Problem
This exercise calls for the whole listing to be given again exactly, without images.

Source information
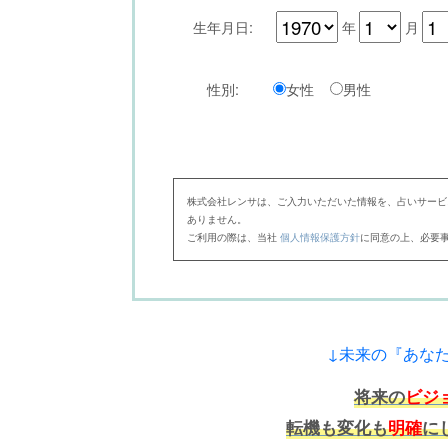
生年月日:
年
月
性別:
女性
男性
株式会社レンサは、ご入力いただいた情報を、占いサービ
ありません。
ご利用の際は、当社
個人情報保護方針
に同意の上、必要
↓未来の『あな
将来の
ビジ
転機も変化も
明確
に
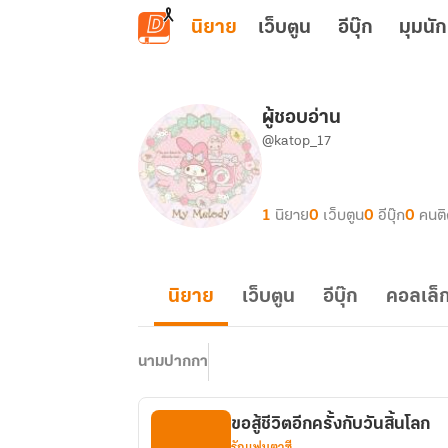
ข้ามไปยังเนื้อหาหลัก
นิยาย
เว็บตูน
อีบุ๊ก
มุมนัก
ผู้ชอบอ่าน
@katop_17
1
นิยาย
0
เว็บตูน
0
อีบุ๊ก
0
คนต
นิยาย
เว็บตูน
อีบุ๊ก
คอลเล็ก
นามปากกา
ขอสู้ชีวิตอีกครั้งกับวันสิ้นโลก
รักแฟนตาซี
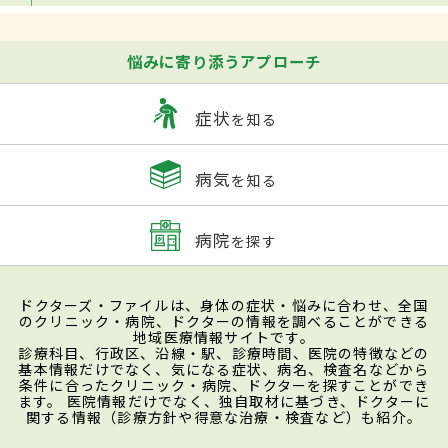
悩みに寄り添うアプローチ
症状
を知る
病気
を知る
病院
を探す
ドクターズ・ファイルは、身体の症状・悩みに合わせ、全国
のクリニック・病院、ドクターの情報を調べることができる
地域医療情報サイトです。
診療科目、行政区、沿線・駅、診療時間、医院の特徴などの
基本情報だけでなく、気になる症状、病名、検査名などから
条件に合ったクリニック・病院、ドクターを探すことができ
ます。 医院情報だけでなく、独自取材に基づき、ドクターに
関する情報（診療方針や得意な治療・検査など）も紹介。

Your solution
生年月日:
年
月
性別:
女性
男性
株式会社レンサは、ご入力いただいた情報を、占いサービ
ありません。
ご利用の際は、当社
個人情報保護方針
に同意の上、必要
↓未来の『あな
将来の
ビジ
転機も変化も
明確
に
ข้ามไปยังเนื้อหาหลัก
นิยาย
เว็บตูน
อีบุ๊ก
มุมนัก
ผู้ชอบอ่าน
@katop_17
1
นิยาย
0
เว็บตูน
0
อีบุ๊ก
0
คนต
นิยาย
เว็บตูน
อีบุ๊ก
คอลเล็ก
นามปากกา
ขอสู้ชีวิตอีกครั้งกับวันสิ้นโลก
รักแฟนตาซี
悩みに寄り添うアプローチ
症状
を知る
病気
を知る
病院
を探す
ドクターズ・ファイルは、身体の症状・悩みに合わせ、全国
のクリニック・病院、ドクターの情報を調べることができる
地域医療情報サイトです。
診療科目、行政区、沿線・駅、診療時間、医院の特徴などの
基本情報だけでなく、気になる症状、病名、検査名などから
条件に合ったクリニック・病院、ドクターを探すことができ
ます。 医院情報だけでなく、独自取材に基づき、ドクターに
関する情報（診療方針や得意な治療・検査など）も紹介。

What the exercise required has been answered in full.